Il giovane è accusato di aver partecipato a due episodi truffaldini che seguivano un copione collaudato. Il primo episodio risale al 21 maggio 2024, quando una signora anziana di Corigliano Rossano è stata contattata al cellulare da un sedicente maresciallo dei carabinieri. L’uomo l’ha ingannata, facendole credere che suo figlio fosse coinvolto in un grave incidente stradale con conseguenze fatali. Per liberarlo, le sarebbe stato chiesto un pagamento di 12.000 euro. Un complice ha successivamente contattato la donna sull’utenza fissa, presentandosi come l’avvocato del figlio, confermando la versione già fornita.

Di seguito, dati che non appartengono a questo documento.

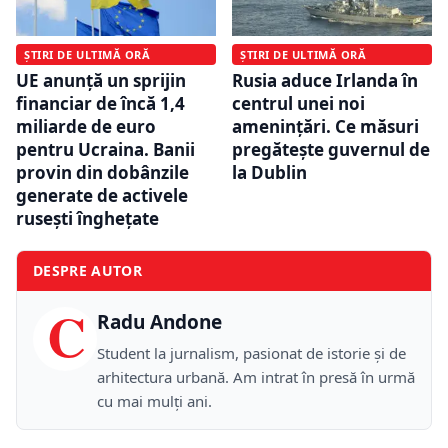
ȘTIRI DE ULTIMĂ ORĂ
ȘTIRI DE ULTIMĂ ORĂ
UE anunță un sprijin
Rusia aduce Irlanda în
financiar de încă 1,4
centrul unei noi
miliarde de euro
amenințări. Ce măsuri
pentru Ucraina. Banii
pregătește guvernul de
provin din dobânzile
la Dublin
generate de activele
rusești înghețate
DESPRE AUTOR
C
Radu Andone
Student la jurnalism, pasionat de istorie și de
arhitectura urbană. Am intrat în presă în urmă
cu mai mulți ani.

Il secondo episodio si è verificato il 24 maggio 2024, ai danni di un’altra anziana a Cassano all’Ionio. In questa occasione, il 18enne ha addirittura aggredito fisicamente la vittima per assicurarsi il prodotto del reato, mostrando la crescente violenza dell'organizzazione.
Grazie all’attività congiunta delle forze dell’ordine, il giovane è stato identificato e arrestato, mentre le indagini proseguono per rintracciare gli altri membri della banda. L’arrestato è stato posto agli arresti domiciliari nella provincia di Caserta, rimanendo a disposizione dei magistrati per ulteriori sviluppi.